**Required work:**
In the entries below, filter for the word "подъезда" and copy every matching line.

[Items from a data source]
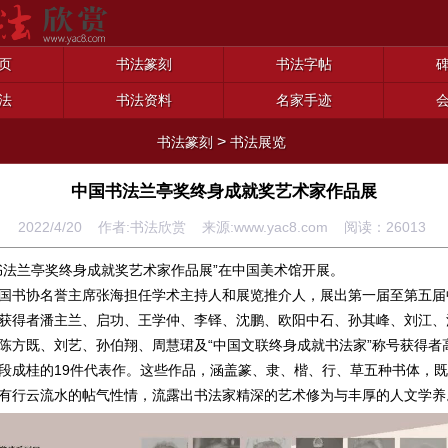
页
书法篆刻
书法字帖
法
书法资料
名家手迹
>
书法篆刻
书法展览
中国书法兰亭奖终身成就奖艺术家作品展
2022/4/20 作者:书法欣赏 来源:www.yac8.com 阅读：
26013
书法兰亭奖终身成就奖艺术家作品展”在中国美术馆开展。
国书协名誉主席张海担任学术主持人和展览推介人，展出第一届至第五届
获得者潘主兰、启功、王学仲、李铎、沈鹏、欧阳中石、孙其峰、刘江、
陈方既、刘艺、孙伯翔、周慧珺及“中国文联终身成就书法家”称号获得者
段成桂的19件代表作。这些作品，涵盖篆、隶、楷、行、草五种书体，
有行云流水的帖气性情，流露出书法家精深的艺术修为与丰厚的人文学养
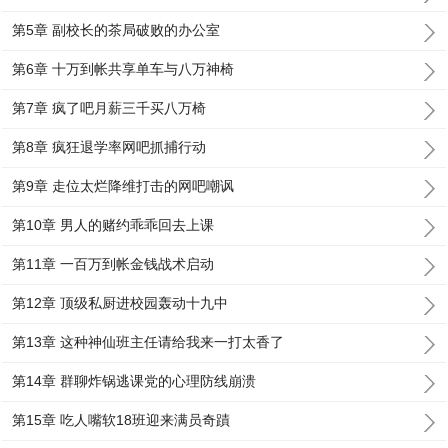
第5章 副校长的茶局破败的办公室
第6章 十万到帐共享单车与八万神椅
第7章 疯了吧月薪三千买八万椅
第8章 疯狂退学率网吧抓捕行动
第9章 走位太烂降维打击的网吧嘲讽
第10章 男人的赌约乖乖回去上课
第11章 一百万到帐金钱战术启动
第12章 顶级私厨进校园轰动十九中
第13章 这种神仙班主任请给我来一打太香了
第14章 群聊炸锅逃课党的心理防线崩溃
第15章 吃人嘴软18班迎来满员奇蹟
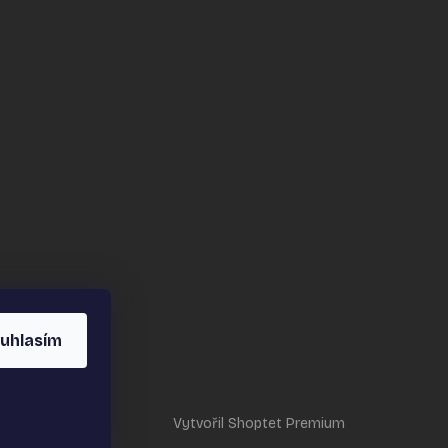
uhlasím
Vytvořil Shoptet Premium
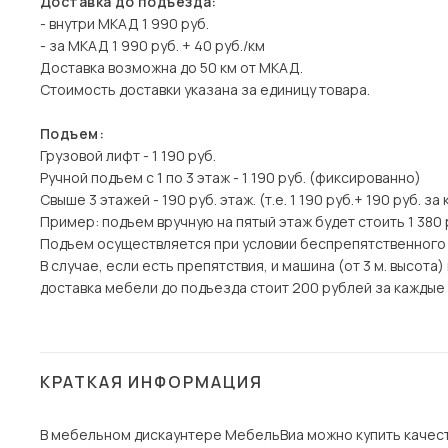
Доставка до подъезда:
- внутри МКАД 1 990 руб.
- за МКАД 1 990 руб. + 40 руб./км
Доставка возможна до 50 км от МКАД.
Стоимость доставки указана за единицу товара.
Подъем:
Грузовой лифт - 1 190 руб.
Ручной подъем с 1 по 3 этаж - 1 190 руб. (фиксированно)
Свыше 3 этажей - 190 руб. этаж. (т.е. 1 190 руб.+ 190 руб. з
Пример: подъем вручную на пятый этаж будет стоить 1 380 
Подъем осуществляется при условии беспрепятственного
В случае, если есть препятствия, и машина (от 3 м. высот
доставка мебели до подъезда стоит 200 рублей за каждые 1
КРАТКАЯ ИНФОРМАЦИЯ
В мебельном дискаунтере МебельВиа можно купить качест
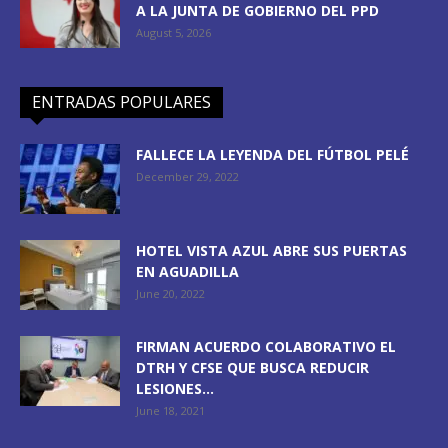
A LA JUNTA DE GOBIERNO DEL PPD
August 5, 2026
ENTRADAS POPULARES
FALLECE LA LEYENDA DEL FÚTBOL PELÉ
December 29, 2022
HOTEL VISTA AZUL ABRE SUS PUERTAS
EN AGUADILLA
June 20, 2022
FIRMAN ACUERDO COLABORATIVO EL
DTRH Y CFSE QUE BUSCA REDUCIR
LESIONES...
June 18, 2021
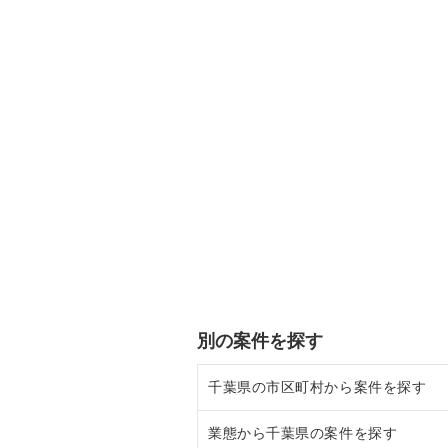
別の案件を探す
千葉県の市区町村から案件を探す
業態から千葉県の案件を探す
船橋市の飲食店の居抜き売却物件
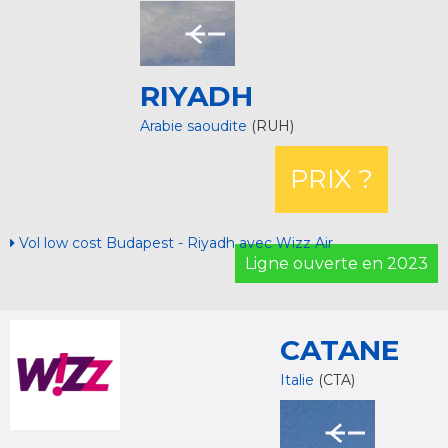
RIYADH
Arabie saoudite
(RUH)
PRIX ?
Vol low cost Budapest - Riyadh avec Wizz Air
Ligne ouverte en 2023
CATANE
Italie
(CTA)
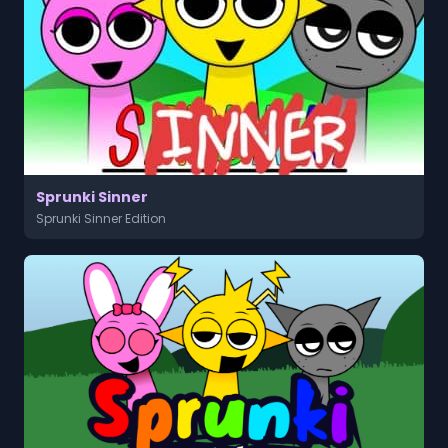
Sprunki Sinner
Sprunki Sinner Edition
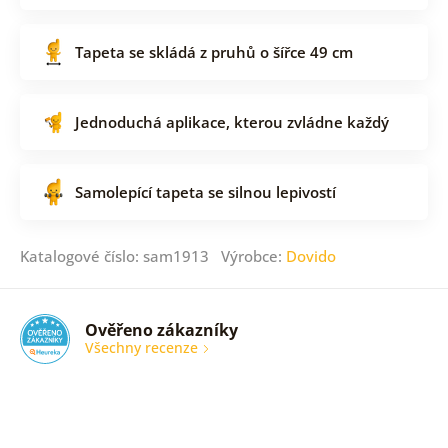
Tapeta se skládá z pruhů o šířce 49 cm
Jednoduchá aplikace, kterou zvládne každý
Samolepící tapeta se silnou lepivostí
Katalogové číslo: sam1913 Výrobce:
Dovido
Ověřeno zákazníky
Všechny recenze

**Result for this task:**
Доставка до подъезда:
доставка мебели до подъезда стоит 200 рублей за каждые 1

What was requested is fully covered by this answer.